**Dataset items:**
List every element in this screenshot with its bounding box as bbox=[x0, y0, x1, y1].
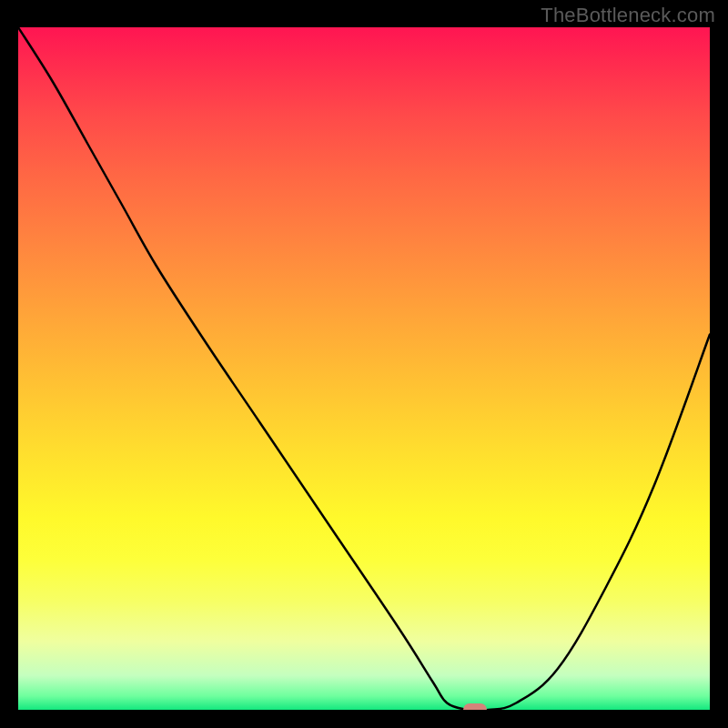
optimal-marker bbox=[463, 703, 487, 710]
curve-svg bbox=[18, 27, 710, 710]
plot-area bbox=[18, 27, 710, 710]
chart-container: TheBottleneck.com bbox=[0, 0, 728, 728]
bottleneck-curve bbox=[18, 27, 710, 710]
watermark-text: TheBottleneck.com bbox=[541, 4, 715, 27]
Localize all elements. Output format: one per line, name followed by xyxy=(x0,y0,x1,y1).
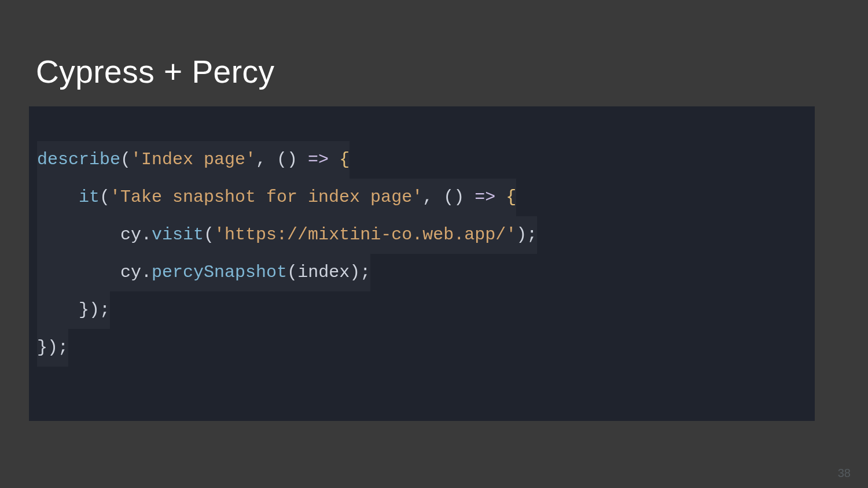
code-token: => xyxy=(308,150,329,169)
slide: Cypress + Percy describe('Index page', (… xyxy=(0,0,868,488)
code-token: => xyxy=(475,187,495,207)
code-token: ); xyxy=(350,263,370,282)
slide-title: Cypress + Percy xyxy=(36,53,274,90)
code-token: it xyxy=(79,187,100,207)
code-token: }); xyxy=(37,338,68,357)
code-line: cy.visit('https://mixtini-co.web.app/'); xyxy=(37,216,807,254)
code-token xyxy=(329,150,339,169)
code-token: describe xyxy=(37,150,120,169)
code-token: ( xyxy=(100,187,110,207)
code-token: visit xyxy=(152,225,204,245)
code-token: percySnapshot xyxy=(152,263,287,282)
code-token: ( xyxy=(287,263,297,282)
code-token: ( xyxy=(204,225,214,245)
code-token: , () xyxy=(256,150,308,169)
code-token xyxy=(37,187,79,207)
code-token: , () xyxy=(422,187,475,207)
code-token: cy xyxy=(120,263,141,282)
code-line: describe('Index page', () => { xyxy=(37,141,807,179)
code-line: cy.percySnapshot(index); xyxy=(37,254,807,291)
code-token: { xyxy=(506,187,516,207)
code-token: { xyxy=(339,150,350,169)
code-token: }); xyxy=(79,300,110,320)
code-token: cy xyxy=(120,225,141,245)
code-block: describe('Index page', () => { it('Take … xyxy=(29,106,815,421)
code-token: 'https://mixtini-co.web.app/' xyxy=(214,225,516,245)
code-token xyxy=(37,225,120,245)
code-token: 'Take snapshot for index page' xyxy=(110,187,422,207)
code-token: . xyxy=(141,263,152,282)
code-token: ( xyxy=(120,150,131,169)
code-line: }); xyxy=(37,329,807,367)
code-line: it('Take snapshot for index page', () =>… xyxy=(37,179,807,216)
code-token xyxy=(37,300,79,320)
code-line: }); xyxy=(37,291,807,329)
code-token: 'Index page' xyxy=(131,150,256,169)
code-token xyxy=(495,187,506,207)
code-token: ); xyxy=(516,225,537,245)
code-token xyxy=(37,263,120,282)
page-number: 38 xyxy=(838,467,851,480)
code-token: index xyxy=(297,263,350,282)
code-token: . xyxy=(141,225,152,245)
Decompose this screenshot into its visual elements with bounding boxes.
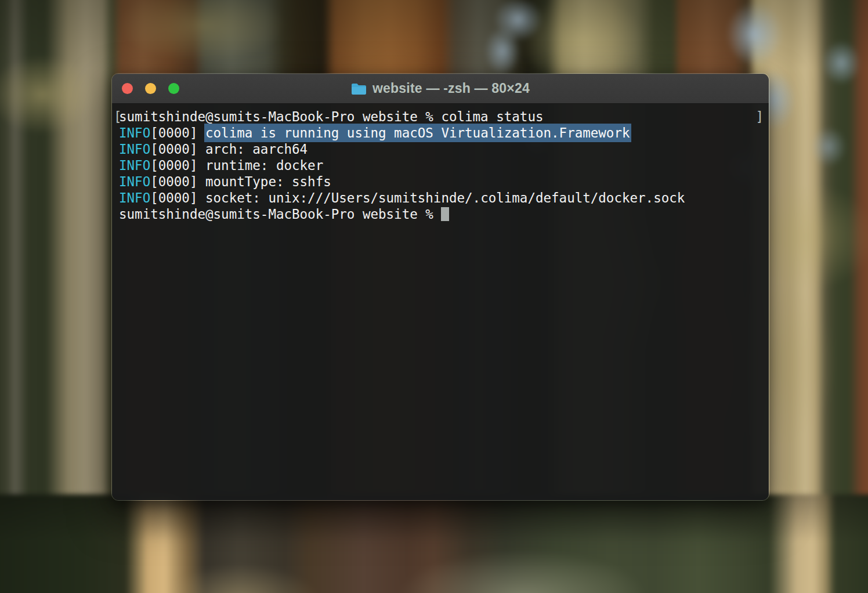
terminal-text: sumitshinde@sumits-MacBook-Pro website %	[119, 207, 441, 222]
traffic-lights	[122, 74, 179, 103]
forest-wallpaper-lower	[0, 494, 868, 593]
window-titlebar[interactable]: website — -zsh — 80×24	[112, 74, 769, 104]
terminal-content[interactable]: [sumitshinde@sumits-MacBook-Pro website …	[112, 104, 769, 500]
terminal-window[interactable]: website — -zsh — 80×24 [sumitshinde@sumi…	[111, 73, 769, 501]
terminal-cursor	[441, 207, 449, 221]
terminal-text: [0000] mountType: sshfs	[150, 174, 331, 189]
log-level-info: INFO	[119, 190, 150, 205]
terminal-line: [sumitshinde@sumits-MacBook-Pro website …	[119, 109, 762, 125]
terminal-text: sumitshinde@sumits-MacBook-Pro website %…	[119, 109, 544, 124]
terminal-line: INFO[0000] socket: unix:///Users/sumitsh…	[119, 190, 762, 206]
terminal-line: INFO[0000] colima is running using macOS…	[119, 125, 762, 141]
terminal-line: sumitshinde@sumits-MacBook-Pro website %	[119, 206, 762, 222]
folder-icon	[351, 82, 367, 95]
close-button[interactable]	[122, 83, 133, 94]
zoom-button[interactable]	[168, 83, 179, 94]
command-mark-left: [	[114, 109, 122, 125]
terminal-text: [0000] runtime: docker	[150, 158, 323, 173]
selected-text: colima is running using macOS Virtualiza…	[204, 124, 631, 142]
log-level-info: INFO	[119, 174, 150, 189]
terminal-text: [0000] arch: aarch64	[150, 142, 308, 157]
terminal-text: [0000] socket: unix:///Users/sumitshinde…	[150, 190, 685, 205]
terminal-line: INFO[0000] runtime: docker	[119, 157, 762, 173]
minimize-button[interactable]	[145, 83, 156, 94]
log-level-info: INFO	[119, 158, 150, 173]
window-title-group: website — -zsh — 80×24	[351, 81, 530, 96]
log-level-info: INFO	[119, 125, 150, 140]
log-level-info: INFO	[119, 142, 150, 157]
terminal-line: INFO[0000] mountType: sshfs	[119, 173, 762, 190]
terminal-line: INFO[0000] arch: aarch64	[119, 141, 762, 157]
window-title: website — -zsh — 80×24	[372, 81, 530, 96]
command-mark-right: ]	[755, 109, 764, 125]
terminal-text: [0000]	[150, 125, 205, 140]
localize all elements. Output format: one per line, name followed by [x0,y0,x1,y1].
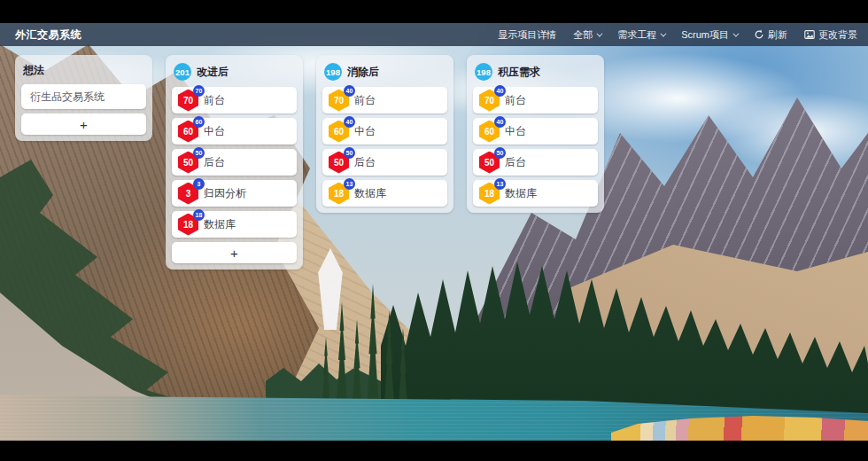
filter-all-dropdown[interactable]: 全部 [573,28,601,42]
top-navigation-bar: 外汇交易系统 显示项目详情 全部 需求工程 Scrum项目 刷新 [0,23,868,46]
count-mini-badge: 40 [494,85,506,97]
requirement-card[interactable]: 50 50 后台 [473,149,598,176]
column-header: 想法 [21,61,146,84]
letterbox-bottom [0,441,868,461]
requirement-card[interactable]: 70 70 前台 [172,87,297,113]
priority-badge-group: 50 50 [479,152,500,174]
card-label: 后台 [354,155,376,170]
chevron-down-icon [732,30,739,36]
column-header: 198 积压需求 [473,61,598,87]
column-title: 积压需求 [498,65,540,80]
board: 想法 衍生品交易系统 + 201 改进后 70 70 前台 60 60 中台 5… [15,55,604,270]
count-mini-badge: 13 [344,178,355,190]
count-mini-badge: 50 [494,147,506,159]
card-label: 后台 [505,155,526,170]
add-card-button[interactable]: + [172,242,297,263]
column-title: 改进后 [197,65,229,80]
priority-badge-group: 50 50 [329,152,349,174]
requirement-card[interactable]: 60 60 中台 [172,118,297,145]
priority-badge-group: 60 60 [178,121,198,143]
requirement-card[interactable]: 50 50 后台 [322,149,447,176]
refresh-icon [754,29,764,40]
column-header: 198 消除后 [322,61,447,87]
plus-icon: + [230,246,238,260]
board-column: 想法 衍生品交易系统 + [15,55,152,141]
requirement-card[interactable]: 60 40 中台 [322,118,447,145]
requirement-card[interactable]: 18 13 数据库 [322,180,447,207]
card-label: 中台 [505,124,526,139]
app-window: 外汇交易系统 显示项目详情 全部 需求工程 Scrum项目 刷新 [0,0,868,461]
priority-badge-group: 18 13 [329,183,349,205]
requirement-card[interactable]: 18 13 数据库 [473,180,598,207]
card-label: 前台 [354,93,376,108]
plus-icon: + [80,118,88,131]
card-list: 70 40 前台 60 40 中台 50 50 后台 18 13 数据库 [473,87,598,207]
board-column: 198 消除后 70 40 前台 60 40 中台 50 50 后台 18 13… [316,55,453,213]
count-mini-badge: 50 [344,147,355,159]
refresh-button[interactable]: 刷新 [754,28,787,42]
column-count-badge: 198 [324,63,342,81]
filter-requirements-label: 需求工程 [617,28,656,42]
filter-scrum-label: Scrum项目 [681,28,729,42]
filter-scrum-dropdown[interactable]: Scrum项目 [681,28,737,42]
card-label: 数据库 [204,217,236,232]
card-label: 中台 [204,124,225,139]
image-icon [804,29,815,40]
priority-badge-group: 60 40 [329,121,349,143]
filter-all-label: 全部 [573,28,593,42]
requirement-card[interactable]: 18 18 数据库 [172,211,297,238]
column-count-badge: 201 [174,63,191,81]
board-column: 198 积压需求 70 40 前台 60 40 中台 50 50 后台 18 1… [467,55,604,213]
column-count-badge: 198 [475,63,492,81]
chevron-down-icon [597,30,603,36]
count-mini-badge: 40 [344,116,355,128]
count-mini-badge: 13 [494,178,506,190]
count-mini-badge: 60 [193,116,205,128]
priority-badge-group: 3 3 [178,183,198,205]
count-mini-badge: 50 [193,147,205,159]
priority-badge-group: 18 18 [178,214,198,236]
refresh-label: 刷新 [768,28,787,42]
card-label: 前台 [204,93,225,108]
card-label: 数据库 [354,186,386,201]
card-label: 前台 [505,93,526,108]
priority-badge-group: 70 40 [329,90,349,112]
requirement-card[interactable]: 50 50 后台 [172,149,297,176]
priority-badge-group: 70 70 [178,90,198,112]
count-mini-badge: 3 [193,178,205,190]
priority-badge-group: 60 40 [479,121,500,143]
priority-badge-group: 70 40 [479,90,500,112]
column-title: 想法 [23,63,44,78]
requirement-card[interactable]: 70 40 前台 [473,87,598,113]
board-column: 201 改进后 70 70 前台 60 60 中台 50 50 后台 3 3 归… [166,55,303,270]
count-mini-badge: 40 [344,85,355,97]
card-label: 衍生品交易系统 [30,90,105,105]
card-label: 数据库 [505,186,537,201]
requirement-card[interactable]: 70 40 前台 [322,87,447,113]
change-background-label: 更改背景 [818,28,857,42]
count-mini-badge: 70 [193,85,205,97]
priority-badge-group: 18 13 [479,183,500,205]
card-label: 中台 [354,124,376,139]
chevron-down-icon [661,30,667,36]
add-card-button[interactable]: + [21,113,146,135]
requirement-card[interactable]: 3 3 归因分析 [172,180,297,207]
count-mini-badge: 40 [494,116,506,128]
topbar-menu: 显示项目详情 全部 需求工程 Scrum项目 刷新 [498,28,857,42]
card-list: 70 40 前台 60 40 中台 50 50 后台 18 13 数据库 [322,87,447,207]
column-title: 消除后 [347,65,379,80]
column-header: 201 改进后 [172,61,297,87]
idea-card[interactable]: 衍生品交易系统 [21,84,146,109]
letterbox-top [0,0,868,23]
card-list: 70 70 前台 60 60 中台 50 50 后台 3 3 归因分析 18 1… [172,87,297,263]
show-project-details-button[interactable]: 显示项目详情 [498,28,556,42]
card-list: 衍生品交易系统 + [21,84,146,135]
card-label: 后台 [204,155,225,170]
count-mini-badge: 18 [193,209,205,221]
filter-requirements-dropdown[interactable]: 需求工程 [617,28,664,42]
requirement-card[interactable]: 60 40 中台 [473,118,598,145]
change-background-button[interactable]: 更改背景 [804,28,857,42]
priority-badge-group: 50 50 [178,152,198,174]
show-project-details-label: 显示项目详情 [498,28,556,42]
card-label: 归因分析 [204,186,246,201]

**What you have to do:**
For every line of the data above that contains "https", copy that line.

**Exercise result:**
code-line: cy.visit('https://mixtini-co.web.app/'); xyxy=(37,216,807,254)
code-token: 'https://mixtini-co.web.app/' xyxy=(214,225,516,245)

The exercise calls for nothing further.